"How do you mean?" says I.

"Well," says Mitch, "the day before I came out to the farm to get you, Mrs. Hasson came over to see ma. I was out in the yard gettin' some kindlin' for the wood box, and I saw Mrs. Hasson coming. She never comes to see ma, and I wondered what it could be about. So I went up-stairs and looked down into the settin' room through the pipe-hole in the floor and heard everything they said. And this is about it.

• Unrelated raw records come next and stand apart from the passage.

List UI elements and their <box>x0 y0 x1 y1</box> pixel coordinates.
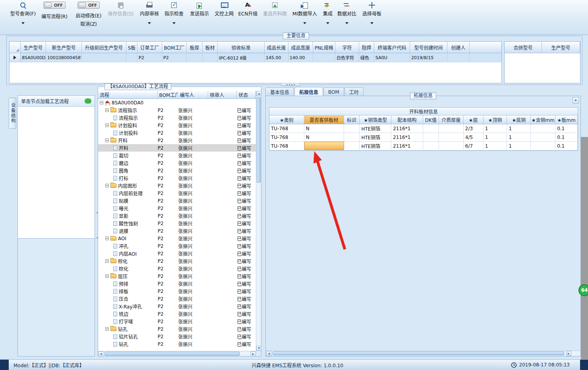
tree-row[interactable]: 层压 P2 张振兴 已编写 <box>98 272 256 280</box>
tree-row[interactable]: 内层AOI P2 张振兴 已编写 <box>98 250 256 257</box>
reselect-cut-drawing-button[interactable]: 重选开料图 <box>261 2 289 17</box>
material-column-header[interactable]: 是否客供板材 <box>304 116 344 124</box>
horizontal-splitter-handle[interactable] <box>280 83 300 86</box>
start-modify-button[interactable]: OFF 启动修改(E) 取消(Z) <box>73 2 104 27</box>
save-info-button[interactable]: 保存信息(S) <box>106 2 136 17</box>
tree-expander-icon[interactable] <box>105 184 109 187</box>
tree-node[interactable]: 钻孔 <box>98 326 158 332</box>
main-info-column-header[interactable]: 成品长度 <box>265 42 288 53</box>
material-cell[interactable]: 2116*1 <box>391 124 423 133</box>
tree-row[interactable]: 冲孔 P2 张振兴 已编写 <box>98 242 256 250</box>
tree-row[interactable]: 裁切 P2 张振兴 已编写 <box>98 152 256 159</box>
material-cell[interactable] <box>344 142 360 150</box>
tree-row[interactable]: 钻孔 P2 张振兴 已编写 <box>98 340 256 348</box>
tree-row[interactable]: 打标 P2 张振兴 已编写 <box>98 174 256 182</box>
tree-node[interactable]: 内层前处理 <box>98 190 158 197</box>
dropdown-arrow-icon[interactable] <box>172 22 176 26</box>
tree-node[interactable]: 排板 <box>98 288 158 295</box>
internal-audit-button[interactable]: 内部审核 <box>137 2 161 26</box>
cancel-button[interactable]: 取消(Z) <box>80 20 97 27</box>
detail-tab[interactable]: 拓展信息 <box>294 87 323 96</box>
dropdown-arrow-icon[interactable] <box>303 22 306 26</box>
tree-row[interactable]: 退膜 P2 张振兴 已编写 <box>98 227 256 235</box>
tab-list-dropdown[interactable] <box>573 97 579 104</box>
tree-vertical-scrollbar[interactable] <box>256 91 261 351</box>
doc-control-button[interactable]: 文控上网 <box>212 2 236 17</box>
tree-expander-icon[interactable] <box>105 259 109 263</box>
tree-row[interactable]: 铣边 P2 张振兴 已编写 <box>98 310 256 318</box>
tree-row[interactable]: 棕化 P2 张振兴 已编写 <box>98 265 256 272</box>
tree-column-header[interactable]: BOM工厂 <box>158 91 178 98</box>
start-modify-toggle[interactable]: OFF <box>77 2 100 9</box>
tree-node[interactable]: 圆角 <box>98 167 158 174</box>
tree-node[interactable]: 8SA0U00DA0 <box>98 100 158 106</box>
tree-node[interactable]: 开料 <box>98 145 158 151</box>
material-cell[interactable]: 4/5 <box>464 133 484 141</box>
main-info-column-header[interactable]: PNL规格 <box>313 42 335 53</box>
tree-node[interactable]: 压合 <box>98 295 158 302</box>
material-cell[interactable]: 1 <box>507 124 531 133</box>
tree-row[interactable]: X-Ray冲孔 P2 张振兴 已编写 <box>98 303 256 310</box>
device-structure-listbox[interactable] <box>18 107 95 239</box>
material-column-header[interactable]: 配本结构 <box>391 116 423 124</box>
material-cell[interactable] <box>531 133 555 141</box>
scroll-up-icon[interactable] <box>256 91 261 96</box>
tree-column-header[interactable]: 编写人 <box>178 91 208 98</box>
material-column-header[interactable]: 标识 <box>344 116 360 124</box>
tree-node[interactable]: 流程指示 <box>98 107 158 114</box>
tree-node[interactable]: 铝片钻孔 <box>98 333 158 340</box>
material-cell[interactable] <box>439 133 464 141</box>
material-column-header[interactable]: ★含铜mm <box>531 116 555 124</box>
material-column-header[interactable]: 介质厚度 <box>439 116 464 124</box>
instruction-check-button[interactable]: 指示检查 <box>162 2 186 26</box>
tree-row[interactable]: 酸性蚀刻 P2 张振兴 已编写 <box>98 220 256 227</box>
material-row[interactable]: TU-768 HTE铜箔 2116*1 6/7 1 1 0.1 <box>269 142 578 150</box>
material-cell[interactable]: TU-768 <box>269 124 304 133</box>
dropdown-arrow-icon[interactable] <box>21 22 25 26</box>
main-info-column-header[interactable]: 创建人 <box>447 42 470 53</box>
tree-node[interactable]: 铣边 <box>98 310 158 317</box>
material-column-header[interactable]: ★顶铜 <box>484 116 507 124</box>
tree-node[interactable]: 打标 <box>98 175 158 181</box>
tree-row[interactable]: AOI P2 张振兴 已编写 <box>98 235 256 242</box>
tree-row[interactable]: 钻孔 P2 张振兴 已编写 <box>98 325 256 333</box>
tree-expander-icon[interactable] <box>105 123 109 127</box>
tree-column-header[interactable]: 核审人 <box>208 91 237 98</box>
material-column-header[interactable]: ★铜箔类型 <box>360 116 391 124</box>
material-cell[interactable]: 2116*1 <box>391 133 423 141</box>
tree-row[interactable]: 内层图形 P2 张振兴 已编写 <box>98 182 256 189</box>
scrollbar-thumb[interactable] <box>257 97 261 183</box>
material-cell[interactable] <box>439 124 464 133</box>
material-cell[interactable]: HTE铜箔 <box>360 133 391 141</box>
tree-expander-icon[interactable] <box>105 139 109 142</box>
tree-column-header[interactable]: 状态 <box>237 91 256 98</box>
material-cell[interactable]: 0.1 <box>555 124 578 133</box>
material-cell[interactable]: 1 <box>484 133 507 141</box>
tree-node[interactable]: 贴膜 <box>98 197 158 204</box>
material-cell[interactable] <box>423 133 439 141</box>
tree-expander-icon[interactable] <box>105 237 109 240</box>
write-flow-button[interactable]: OFF 编写流程(R) <box>40 2 69 19</box>
main-info-column-header[interactable]: 型号创建时间 <box>410 42 447 53</box>
tree-row[interactable]: 流程指示 P2 张振兴 已编写 <box>98 114 256 121</box>
tree-column-header[interactable]: 流程 <box>98 91 158 98</box>
tree-node[interactable]: 退膜 <box>98 227 158 234</box>
select-all-corner[interactable] <box>10 42 21 53</box>
scroll-right-icon[interactable] <box>566 351 571 356</box>
tree-node[interactable]: 计划投料 <box>98 122 158 129</box>
ecn-upgrade-button[interactable]: ECN升级 <box>237 2 259 17</box>
tree-node[interactable]: 裁切 <box>98 152 158 159</box>
tree-node[interactable]: 内层图形 <box>98 182 158 189</box>
material-cell[interactable]: N <box>304 133 344 141</box>
tree-row[interactable]: 磨边 P2 张振兴 已编写 <box>98 159 256 167</box>
detail-tab[interactable]: 工时 <box>344 87 364 96</box>
material-cell[interactable] <box>531 124 555 133</box>
production-model-column-header[interactable]: 生产型号 <box>542 42 580 53</box>
main-info-column-header[interactable]: 生产型号 <box>21 42 46 53</box>
material-cell[interactable]: 2116*1 <box>391 142 423 150</box>
write-flow-toggle[interactable]: OFF <box>43 2 66 9</box>
tree-node[interactable]: 磨边 <box>98 160 158 166</box>
tree-node[interactable]: 显影 <box>98 212 158 219</box>
material-cell[interactable]: 0.1 <box>555 133 578 141</box>
tree-row[interactable]: 贴膜 P2 张振兴 已编写 <box>98 197 256 204</box>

"Mrs. Hasson began by sayin' to ma: 'I think you have a very remarkable boy, and I don't want to see any harm come to him, and so I've come over here, Mrs. Miller, to talk about your boy and Zueline.' 'What's the matter?' says ma, in a scared way. 'Nothing,' says Mrs. Hasson, 'except I never see a boy of his age so attached to a girl, so in love with her,' she says, 'for that's it; and it won't do.' And ma says, 'I never noticed it. Of course I knew they played together and was little sweethearts like children will be. All the children play together just like lambs, as you might say.' 'Well,' says Mrs. Hasson, 'they are lambs; Zueline is a lamb and so is Mitch. But it's clear out of the way for children to have such a deep feelin' for each other—it scares me. And while I don't think Zueline feels exactly the same way, it's not the thing for a girl of twelve to be so much taken up with a little boy; nor for a little boy to be so completely absorbed in a little girl. So I've come over to tell you that we must work together to separate 'em; and to begin with, I'm goin' to take Zueline away for a visit, and that will help to break it, and by the time she gets back, it will be over or nearly so; and if it ain't, we must work together to keep them away from each other. Zueline can't come here any more; and Mitchie mustn't come to our house, and they mustn't go to parties where they meet.' So ma said she thought so too."

Here Mitch grew still and he began to shake again, and I just lay there and looked at the stars and waited. Finally Mitch started again:

"Skeet, when I heard this, I grew cold all over—my whole body got prickly, my brain began to tingle, the sweat started out on my face, I was just as weak as a cat. I just rolled over on my back as if I was dead. It was just the same as if you said to a feller: 'you have just a minute to live.' I lay there and heard 'em talk about church and a lot of other things, and then I heard Mrs. Hasson say she had to go, and I heard her walk out, and down the walk, and I heard the gate click. She was gone. The thing was done. I had lost Zueline. And I'll never get over it. It don't make no difference if I live to be a thousand years old, I'll never get over it. I'll never love any one else; I'll never feel the same again. And when I went down-stairs and began to carry in the kindlin', ma came into the kitchen. And after a bit she said: 'Mitchie, I want you to do a lot in school this fall and winter. I want you to put your mind on it, for I think you're goin' to be a man in the world and I want you to get ready. And you mustn't waste so much time on Zueline. She's just a little girl and you're just a little boy; and she seems awful pretty to you now, but she ain't really pretty. She won't be a pretty woman. I can see that now, but you can't. She's goin' to have more or less of a hard face like her mother. And if she was the girl for you, and I could see it, I wouldn't say this. But I know she isn't. She won't be good enough for you. And, besides, this boy and girl business is all foolishness and you must stop it. I've already told Mrs. Hasson that I think it ought to be stopped.' Do you see how good ma was? She wanted me to think it was her and not Mrs. Hasson that was interferin'. But I was cold all through, and turned to stone like. My eyes felt hard and tight like buttons, and I laughed—Yep, I really laughed, and said to ma—'All right, ma. I'll obey you.' And she says: 'You're a good boy, and I love you most to death.' So then I couldn't sleep that night, and the next mornin' I started early for the farm, to get you to go now to see Tom Sawyer; for when a thing like this happens, the only thing to do is to go away, just as fur as you can."

Mitch had been talkin' slower and slower, and finally he gave a kind of long breath, and I knew he was asleep. I crawled to the edge of the roof and looked out at the river, at the red lanterns on the bridge which was reflected in the water, at the river, which I could see movin' like a tired snake, at the dark woods across the river. Then I slid back near to Mitch and fell asleep too.


CHAPTER XIX

Something woke me up. I don't know what. I didn't know where I was at first. There wasn't a sound except a dog barkin' way off. Mitch was sound asleep. Pretty soon I thought I heard somethin' way down the river. I kept lookin', past the bridge where the red lanterns hung, way down into the darkness of the river, between the woods. And all of a sudden I saw two lights, then more lights, then fire shot straight up from smokestacks. It was a steamboat. It must be the City of Peoria, from St. Louis.